> **Task instructions**:
At the line containing "and sprawling views", start repeating the entries exactly, and continue through the last line.

[Records from a data source]
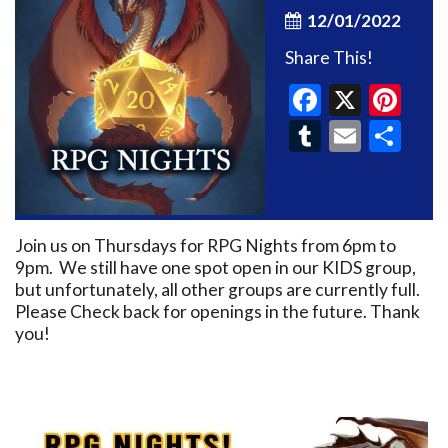
12/01/2022
Share This!
Faceboo
X
Pin
Tumblr
Email
Sh
Join us on Thursdays for RPG Nights from 6pm to
9pm. We still have one spot open in our KIDS group,
but unfortunately, all other groups are currently full.
Please Check back for openings in the future. Thank
you!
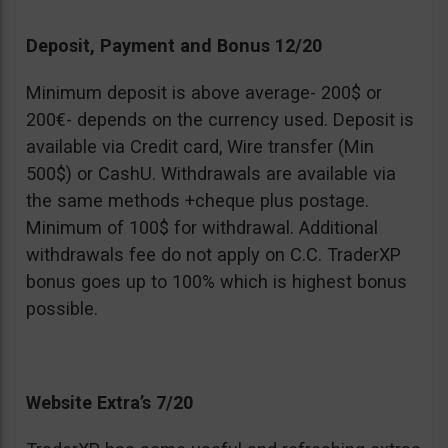
Deposit, Payment and Bonus 12/20
Minimum deposit is above average- 200$ or
200€- depends on the currency used. Deposit is
available via Credit card, Wire transfer (Min
500$) or CashU. Withdrawals are available via
the same methods +cheque plus postage.
Minimum of 100$ for withdrawal. Additional
withdrawals fee do not apply on C.C. TraderXP
bonus goes up to 100% which is highest bonus
possible.
Website Extra’s 7/20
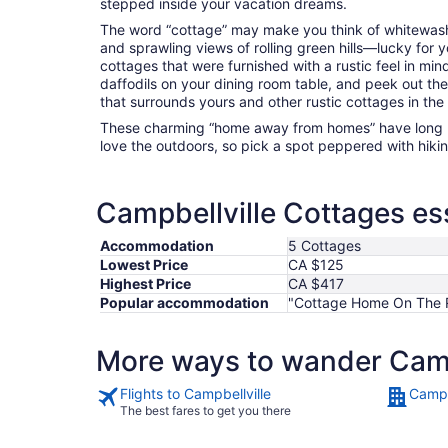
stepped inside your vacation dreams.
The word “cottage” may make you think of whitewashed
and sprawling views of rolling green hills—lucky for 
cottages that were furnished with a rustic feel in min
daffodils on your dining room table, and peek out th
that surrounds yours and other rustic cottages in the
These charming “home away from homes” have long 
love the outdoors, so pick a spot peppered with hikin
Campbellville Cottages ess
Accommodation
5 Cottages
Lowest Price
CA $125
Highest Price
CA $417
Popular accommodation
"Cottage Home On The R
More ways to wander Camp
Flights to Campbellville
Campb
The best fares to get you there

> **Expected answer**:
and sprawling views of rolling green hills—lucky for 
cottages that were furnished with a rustic feel in min
daffodils on your dining room table, and peek out th
that surrounds yours and other rustic cottages in the
These charming “home away from homes” have long 
love the outdoors, so pick a spot peppered with hikin
Campbellville Cottages ess
Accommodation
5 Cottages
Lowest Price
CA $125
Highest Price
CA $417
Popular accommodation
"Cottage Home On The R
More ways to wander Camp
Flights to Campbellville
Campb
The best fares to get you there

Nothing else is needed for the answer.